(Collected data)
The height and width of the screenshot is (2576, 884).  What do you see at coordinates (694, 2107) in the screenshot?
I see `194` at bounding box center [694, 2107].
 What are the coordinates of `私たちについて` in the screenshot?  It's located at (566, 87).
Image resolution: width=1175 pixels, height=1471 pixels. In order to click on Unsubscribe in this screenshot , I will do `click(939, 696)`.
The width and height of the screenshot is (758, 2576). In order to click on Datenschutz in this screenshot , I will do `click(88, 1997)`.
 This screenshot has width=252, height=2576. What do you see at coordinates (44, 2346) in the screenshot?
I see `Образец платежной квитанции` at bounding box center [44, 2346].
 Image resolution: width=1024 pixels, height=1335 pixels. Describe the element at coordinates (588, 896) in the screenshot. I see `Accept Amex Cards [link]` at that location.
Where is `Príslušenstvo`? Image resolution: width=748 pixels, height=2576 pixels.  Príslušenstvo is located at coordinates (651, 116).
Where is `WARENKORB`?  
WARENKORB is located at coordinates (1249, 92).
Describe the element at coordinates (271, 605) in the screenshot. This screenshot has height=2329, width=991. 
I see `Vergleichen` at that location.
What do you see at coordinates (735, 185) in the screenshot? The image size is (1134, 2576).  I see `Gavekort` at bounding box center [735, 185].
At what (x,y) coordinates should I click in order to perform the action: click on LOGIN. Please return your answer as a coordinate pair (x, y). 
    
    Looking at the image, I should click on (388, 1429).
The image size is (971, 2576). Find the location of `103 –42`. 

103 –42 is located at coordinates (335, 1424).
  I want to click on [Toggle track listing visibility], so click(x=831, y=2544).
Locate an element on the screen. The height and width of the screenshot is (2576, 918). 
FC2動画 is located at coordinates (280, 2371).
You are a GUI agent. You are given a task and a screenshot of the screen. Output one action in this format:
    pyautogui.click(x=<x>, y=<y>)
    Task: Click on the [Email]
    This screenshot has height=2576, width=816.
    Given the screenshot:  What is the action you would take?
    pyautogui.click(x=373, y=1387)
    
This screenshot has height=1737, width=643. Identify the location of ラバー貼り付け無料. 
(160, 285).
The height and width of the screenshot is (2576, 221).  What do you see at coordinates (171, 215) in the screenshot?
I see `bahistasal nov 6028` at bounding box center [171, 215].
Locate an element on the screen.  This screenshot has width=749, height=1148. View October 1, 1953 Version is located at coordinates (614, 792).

◆ WHAT TO PRODUCE ◆
Give back each record, exactly as it reads.

◆ EXPECTED ANSWER ◆
The height and width of the screenshot is (2576, 884).  What do you see at coordinates (694, 2107) in the screenshot?
I see `194` at bounding box center [694, 2107].
 What are the coordinates of `私たちについて` in the screenshot?  It's located at (566, 87).
Image resolution: width=1175 pixels, height=1471 pixels. In order to click on Unsubscribe in this screenshot , I will do `click(939, 696)`.
The width and height of the screenshot is (758, 2576). In order to click on Datenschutz in this screenshot , I will do `click(88, 1997)`.
 This screenshot has width=252, height=2576. What do you see at coordinates (44, 2346) in the screenshot?
I see `Образец платежной квитанции` at bounding box center [44, 2346].
 Image resolution: width=1024 pixels, height=1335 pixels. Describe the element at coordinates (588, 896) in the screenshot. I see `Accept Amex Cards [link]` at that location.
Where is `Príslušenstvo`? Image resolution: width=748 pixels, height=2576 pixels.  Príslušenstvo is located at coordinates (651, 116).
Where is `WARENKORB`?  
WARENKORB is located at coordinates (1249, 92).
Describe the element at coordinates (271, 605) in the screenshot. This screenshot has height=2329, width=991. 
I see `Vergleichen` at that location.
What do you see at coordinates (735, 185) in the screenshot? The image size is (1134, 2576).  I see `Gavekort` at bounding box center [735, 185].
At what (x,y) coordinates should I click in order to perform the action: click on LOGIN. Please return your answer as a coordinate pair (x, y). 
    
    Looking at the image, I should click on (388, 1429).
The image size is (971, 2576). Find the location of `103 –42`. 

103 –42 is located at coordinates (335, 1424).
  I want to click on [Toggle track listing visibility], so click(x=831, y=2544).
Locate an element on the screen. The height and width of the screenshot is (2576, 918). 
FC2動画 is located at coordinates (280, 2371).
You are a GUI agent. You are given a task and a screenshot of the screen. Output one action in this format:
    pyautogui.click(x=<x>, y=<y>)
    Task: Click on the [Email]
    This screenshot has height=2576, width=816.
    Given the screenshot:  What is the action you would take?
    pyautogui.click(x=373, y=1387)
    
This screenshot has height=1737, width=643. Identify the location of ラバー貼り付け無料. 
(160, 285).
The height and width of the screenshot is (2576, 221).  What do you see at coordinates (171, 215) in the screenshot?
I see `bahistasal nov 6028` at bounding box center [171, 215].
Locate an element on the screen.  This screenshot has width=749, height=1148. View October 1, 1953 Version is located at coordinates (614, 792).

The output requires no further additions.